## Problem:
The answer should contain every record below, output exactly.

## Task input:
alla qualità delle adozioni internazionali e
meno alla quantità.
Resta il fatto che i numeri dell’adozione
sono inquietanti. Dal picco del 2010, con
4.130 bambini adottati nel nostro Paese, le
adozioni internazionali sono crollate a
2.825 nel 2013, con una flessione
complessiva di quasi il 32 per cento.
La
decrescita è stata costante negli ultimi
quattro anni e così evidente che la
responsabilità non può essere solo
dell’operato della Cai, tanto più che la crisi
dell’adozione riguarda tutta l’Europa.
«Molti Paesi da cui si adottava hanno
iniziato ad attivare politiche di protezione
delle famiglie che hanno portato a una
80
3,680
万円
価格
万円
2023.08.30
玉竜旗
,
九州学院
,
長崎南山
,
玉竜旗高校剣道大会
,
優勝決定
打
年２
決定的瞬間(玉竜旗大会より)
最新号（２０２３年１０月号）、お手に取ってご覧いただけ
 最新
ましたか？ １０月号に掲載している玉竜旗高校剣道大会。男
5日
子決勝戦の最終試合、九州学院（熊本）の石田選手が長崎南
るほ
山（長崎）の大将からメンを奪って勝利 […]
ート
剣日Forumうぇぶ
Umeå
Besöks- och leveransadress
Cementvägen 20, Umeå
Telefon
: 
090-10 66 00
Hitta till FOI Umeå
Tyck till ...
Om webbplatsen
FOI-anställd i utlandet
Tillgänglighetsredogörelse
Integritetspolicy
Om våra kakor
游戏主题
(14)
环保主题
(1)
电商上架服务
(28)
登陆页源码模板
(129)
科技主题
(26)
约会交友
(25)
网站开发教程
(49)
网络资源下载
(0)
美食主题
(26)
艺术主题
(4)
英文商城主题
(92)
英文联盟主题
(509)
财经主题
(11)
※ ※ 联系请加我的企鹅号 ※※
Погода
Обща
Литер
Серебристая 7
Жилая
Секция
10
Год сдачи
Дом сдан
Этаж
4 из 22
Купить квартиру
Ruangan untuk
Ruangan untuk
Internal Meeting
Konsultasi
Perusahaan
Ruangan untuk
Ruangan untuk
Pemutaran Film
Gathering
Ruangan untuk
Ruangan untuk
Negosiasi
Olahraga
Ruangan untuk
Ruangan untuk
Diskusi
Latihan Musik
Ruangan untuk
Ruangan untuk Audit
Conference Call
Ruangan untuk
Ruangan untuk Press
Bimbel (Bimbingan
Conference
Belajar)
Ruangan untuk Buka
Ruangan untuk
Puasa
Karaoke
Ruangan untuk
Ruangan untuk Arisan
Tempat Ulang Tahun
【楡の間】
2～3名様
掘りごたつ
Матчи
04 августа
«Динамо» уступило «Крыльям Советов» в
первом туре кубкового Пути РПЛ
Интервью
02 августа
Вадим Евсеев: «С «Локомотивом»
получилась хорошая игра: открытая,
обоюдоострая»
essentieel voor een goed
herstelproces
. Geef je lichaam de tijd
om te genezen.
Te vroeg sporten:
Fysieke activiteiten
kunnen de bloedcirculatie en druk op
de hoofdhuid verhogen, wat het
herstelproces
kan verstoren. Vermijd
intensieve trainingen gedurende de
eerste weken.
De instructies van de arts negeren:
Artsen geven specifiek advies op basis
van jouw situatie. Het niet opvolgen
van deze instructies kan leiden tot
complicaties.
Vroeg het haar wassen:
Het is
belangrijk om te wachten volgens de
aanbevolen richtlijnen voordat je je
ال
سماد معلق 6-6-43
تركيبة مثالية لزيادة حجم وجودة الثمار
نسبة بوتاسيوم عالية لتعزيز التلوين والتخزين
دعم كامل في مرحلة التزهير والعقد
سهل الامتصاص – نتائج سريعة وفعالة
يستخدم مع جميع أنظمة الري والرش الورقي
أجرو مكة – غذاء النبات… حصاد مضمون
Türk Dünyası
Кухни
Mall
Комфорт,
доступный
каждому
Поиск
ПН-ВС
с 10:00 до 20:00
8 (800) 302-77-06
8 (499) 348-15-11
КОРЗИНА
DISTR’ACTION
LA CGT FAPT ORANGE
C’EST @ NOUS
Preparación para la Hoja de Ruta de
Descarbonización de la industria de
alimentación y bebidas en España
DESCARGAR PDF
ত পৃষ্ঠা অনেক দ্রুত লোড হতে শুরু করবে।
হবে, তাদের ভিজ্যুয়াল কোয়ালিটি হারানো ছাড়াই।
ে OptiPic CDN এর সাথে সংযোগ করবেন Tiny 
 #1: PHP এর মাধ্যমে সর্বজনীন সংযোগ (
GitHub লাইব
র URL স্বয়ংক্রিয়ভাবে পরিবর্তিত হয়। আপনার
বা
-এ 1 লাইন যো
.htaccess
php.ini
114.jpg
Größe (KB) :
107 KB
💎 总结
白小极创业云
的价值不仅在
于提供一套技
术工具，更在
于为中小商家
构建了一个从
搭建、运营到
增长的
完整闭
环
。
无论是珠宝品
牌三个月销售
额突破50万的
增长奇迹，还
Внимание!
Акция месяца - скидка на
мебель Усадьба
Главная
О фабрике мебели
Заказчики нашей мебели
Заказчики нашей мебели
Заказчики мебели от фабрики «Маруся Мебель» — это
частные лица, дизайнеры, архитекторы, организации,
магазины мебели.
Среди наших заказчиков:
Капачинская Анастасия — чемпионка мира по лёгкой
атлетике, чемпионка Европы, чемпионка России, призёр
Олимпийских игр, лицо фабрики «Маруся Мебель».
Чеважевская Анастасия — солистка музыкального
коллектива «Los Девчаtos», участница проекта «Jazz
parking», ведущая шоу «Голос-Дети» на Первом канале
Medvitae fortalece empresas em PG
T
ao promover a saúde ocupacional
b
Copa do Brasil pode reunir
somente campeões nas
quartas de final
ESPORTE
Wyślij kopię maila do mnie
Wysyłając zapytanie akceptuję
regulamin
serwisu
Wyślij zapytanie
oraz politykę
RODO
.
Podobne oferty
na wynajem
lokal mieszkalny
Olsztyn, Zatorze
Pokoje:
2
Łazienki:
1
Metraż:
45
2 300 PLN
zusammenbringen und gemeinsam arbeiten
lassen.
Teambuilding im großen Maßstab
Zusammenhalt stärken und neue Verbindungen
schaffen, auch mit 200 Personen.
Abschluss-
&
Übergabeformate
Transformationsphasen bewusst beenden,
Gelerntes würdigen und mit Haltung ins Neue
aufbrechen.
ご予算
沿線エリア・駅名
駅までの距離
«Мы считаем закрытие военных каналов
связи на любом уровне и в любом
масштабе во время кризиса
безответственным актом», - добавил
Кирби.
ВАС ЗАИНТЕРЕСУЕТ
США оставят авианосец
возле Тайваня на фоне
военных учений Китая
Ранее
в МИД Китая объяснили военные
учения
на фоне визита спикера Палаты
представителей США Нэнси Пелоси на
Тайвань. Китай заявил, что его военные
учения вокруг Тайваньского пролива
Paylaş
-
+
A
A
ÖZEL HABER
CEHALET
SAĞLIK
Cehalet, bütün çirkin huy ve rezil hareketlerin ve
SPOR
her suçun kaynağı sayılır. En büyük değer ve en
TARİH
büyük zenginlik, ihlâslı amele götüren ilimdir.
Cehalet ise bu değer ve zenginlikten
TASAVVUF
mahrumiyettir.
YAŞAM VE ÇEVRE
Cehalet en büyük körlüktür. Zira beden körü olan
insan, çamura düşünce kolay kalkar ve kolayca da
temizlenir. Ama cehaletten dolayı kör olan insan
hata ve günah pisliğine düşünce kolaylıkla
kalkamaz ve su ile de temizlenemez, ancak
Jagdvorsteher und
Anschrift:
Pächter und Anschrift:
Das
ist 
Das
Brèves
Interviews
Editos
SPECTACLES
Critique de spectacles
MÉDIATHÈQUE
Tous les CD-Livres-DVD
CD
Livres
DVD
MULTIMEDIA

## Task answer:
alla qualità delle adozioni internazionali e
meno alla quantità.
Resta il fatto che i numeri dell’adozione
sono inquietanti. Dal picco del 2010, con
4.130 bambini adottati nel nostro Paese, le
adozioni internazionali sono crollate a
2.825 nel 2013, con una flessione
complessiva di quasi il 32 per cento.
La
decrescita è stata costante negli ultimi
quattro anni e così evidente che la
responsabilità non può essere solo
dell’operato della Cai, tanto più che la crisi
dell’adozione riguarda tutta l’Europa.
«Molti Paesi da cui si adottava hanno
iniziato ad attivare politiche di protezione
delle famiglie che hanno portato a una
80
3,680
万円
価格
万円
2023.08.30
玉竜旗
,
九州学院
,
長崎南山
,
玉竜旗高校剣道大会
,
優勝決定
打
年２
決定的瞬間(玉竜旗大会より)
最新号（２０２３年１０月号）、お手に取ってご覧いただけ
 最新
ましたか？ １０月号に掲載している玉竜旗高校剣道大会。男
5日
子決勝戦の最終試合、九州学院（熊本）の石田選手が長崎南
るほ
山（長崎）の大将からメンを奪って勝利 […]
ート
剣日Forumうぇぶ
Umeå
Besöks- och leveransadress
Cementvägen 20, Umeå
Telefon
: 
090-10 66 00
Hitta till FOI Umeå
Tyck till ...
Om webbplatsen
FOI-anställd i utlandet
Tillgänglighetsredogörelse
Integritetspolicy
Om våra kakor
游戏主题
(14)
环保主题
(1)
电商上架服务
(28)
登陆页源码模板
(129)
科技主题
(26)
约会交友
(25)
网站开发教程
(49)
网络资源下载
(0)
美食主题
(26)
艺术主题
(4)
英文商城主题
(92)
英文联盟主题
(509)
财经主题
(11)
※ ※ 联系请加我的企鹅号 ※※
Погода
Обща
Литер
Серебристая 7
Жилая
Секция
10
Год сдачи
Дом сдан
Этаж
4 из 22
Купить квартиру
Ruangan untuk
Ruangan untuk
Internal Meeting
Konsultasi
Perusahaan
Ruangan untuk
Ruangan untuk
Pemutaran Film
Gathering
Ruangan untuk
Ruangan untuk
Negosiasi
Olahraga
Ruangan untuk
Ruangan untuk
Diskusi
Latihan Musik
Ruangan untuk
Ruangan untuk Audit
Conference Call
Ruangan untuk
Ruangan untuk Press
Bimbel (Bimbingan
Conference
Belajar)
Ruangan untuk Buka
Ruangan untuk
Puasa
Karaoke
Ruangan untuk
Ruangan untuk Arisan
Tempat Ulang Tahun
【楡の間】
2～3名様
掘りごたつ
Матчи
04 августа
«Динамо» уступило «Крыльям Советов» в
первом туре кубкового Пути РПЛ
Интервью
02 августа
Вадим Евсеев: «С «Локомотивом»
получилась хорошая игра: открытая,
обоюдоострая»
essentieel voor een goed
herstelproces
. Geef je lichaam de tijd
om te genezen.
Te vroeg sporten:
Fysieke activiteiten
kunnen de bloedcirculatie en druk op
de hoofdhuid verhogen, wat het
herstelproces
kan verstoren. Vermijd
intensieve trainingen gedurende de
eerste weken.
De instructies van de arts negeren:
Artsen geven specifiek advies op basis
van jouw situatie. Het niet opvolgen
van deze instructies kan leiden tot
complicaties.
Vroeg het haar wassen:
Het is
belangrijk om te wachten volgens de
aanbevolen richtlijnen voordat je je
ال
سماد معلق 6-6-43
تركيبة مثالية لزيادة حجم وجودة الثمار
نسبة بوتاسيوم عالية لتعزيز التلوين والتخزين
دعم كامل في مرحلة التزهير والعقد
سهل الامتصاص – نتائج سريعة وفعالة
يستخدم مع جميع أنظمة الري والرش الورقي
أجرو مكة – غذاء النبات… حصاد مضمون
Türk Dünyası
Кухни
Mall
Комфорт,
доступный
каждому
Поиск
ПН-ВС
с 10:00 до 20:00
8 (800) 302-77-06
8 (499) 348-15-11
КОРЗИНА
DISTR’ACTION
LA CGT FAPT ORANGE
C’EST @ NOUS
Preparación para la Hoja de Ruta de
Descarbonización de la industria de
alimentación y bebidas en España
DESCARGAR PDF
ত পৃষ্ঠা অনেক দ্রুত লোড হতে শুরু করবে।
হবে, তাদের ভিজ্যুয়াল কোয়ালিটি হারানো ছাড়াই।
ে OptiPic CDN এর সাথে সংযোগ করবেন Tiny 
 #1: PHP এর মাধ্যমে সর্বজনীন সংযোগ (
GitHub লাইব
র URL স্বয়ংক্রিয়ভাবে পরিবর্তিত হয়। আপনার
বা
-এ 1 লাইন যো
.htaccess
php.ini
114.jpg
Größe (KB) :
107 KB
💎 总结
白小极创业云
的价值不仅在
于提供一套技
术工具，更在
于为中小商家
构建了一个从
搭建、运营到
增长的
完整闭
环
。
无论是珠宝品
牌三个月销售
额突破50万的
增长奇迹，还
Внимание!
Акция месяца - скидка на
мебель Усадьба
Главная
О фабрике мебели
Заказчики нашей мебели
Заказчики нашей мебели
Заказчики мебели от фабрики «Маруся Мебель» — это
частные лица, дизайнеры, архитекторы, организации,
магазины мебели.
Среди наших заказчиков:
Капачинская Анастасия — чемпионка мира по лёгкой
атлетике, чемпионка Европы, чемпионка России, призёр
Олимпийских игр, лицо фабрики «Маруся Мебель».
Чеважевская Анастасия — солистка музыкального
коллектива «Los Девчаtos», участница проекта «Jazz
parking», ведущая шоу «Голос-Дети» на Первом канале
Medvitae fortalece empresas em PG
T
ao promover a saúde ocupacional
b
Copa do Brasil pode reunir
somente campeões nas
quartas de final
ESPORTE
Wyślij kopię maila do mnie
Wysyłając zapytanie akceptuję
regulamin
serwisu
Wyślij zapytanie
oraz politykę
RODO
.
Podobne oferty
na wynajem
lokal mieszkalny
Olsztyn, Zatorze
Pokoje:
2
Łazienki:
1
Metraż:
45
2 300 PLN
zusammenbringen und gemeinsam arbeiten
lassen.
Teambuilding im großen Maßstab
Zusammenhalt stärken und neue Verbindungen
schaffen, auch mit 200 Personen.
Abschluss-
&
Übergabeformate
Transformationsphasen bewusst beenden,
Gelerntes würdigen und mit Haltung ins Neue
aufbrechen.
ご予算
沿線エリア・駅名
駅までの距離
«Мы считаем закрытие военных каналов
связи на любом уровне и в любом
масштабе во время кризиса
безответственным актом», - добавил
Кирби.
ВАС ЗАИНТЕРЕСУЕТ
США оставят авианосец
возле Тайваня на фоне
военных учений Китая
Ранее
в МИД Китая объяснили военные
учения
на фоне визита спикера Палаты
представителей США Нэнси Пелоси на
Тайвань. Китай заявил, что его военные
учения вокруг Тайваньского пролива
Paylaş
-
+
A
A
ÖZEL HABER
CEHALET
SAĞLIK
Cehalet, bütün çirkin huy ve rezil hareketlerin ve
SPOR
her suçun kaynağı sayılır. En büyük değer ve en
TARİH
büyük zenginlik, ihlâslı amele götüren ilimdir.
Cehalet ise bu değer ve zenginlikten
TASAVVUF
mahrumiyettir.
YAŞAM VE ÇEVRE
Cehalet en büyük körlüktür. Zira beden körü olan
insan, çamura düşünce kolay kalkar ve kolayca da
temizlenir. Ama cehaletten dolayı kör olan insan
hata ve günah pisliğine düşünce kolaylıkla
kalkamaz ve su ile de temizlenemez, ancak
Jagdvorsteher und
Anschrift:
Pächter und Anschrift:
Das
ist 
Das
Brèves
Interviews
Editos
SPECTACLES
Critique de spectacles
MÉDIATHÈQUE
Tous les CD-Livres-DVD
CD
Livres
DVD
MULTIMEDIA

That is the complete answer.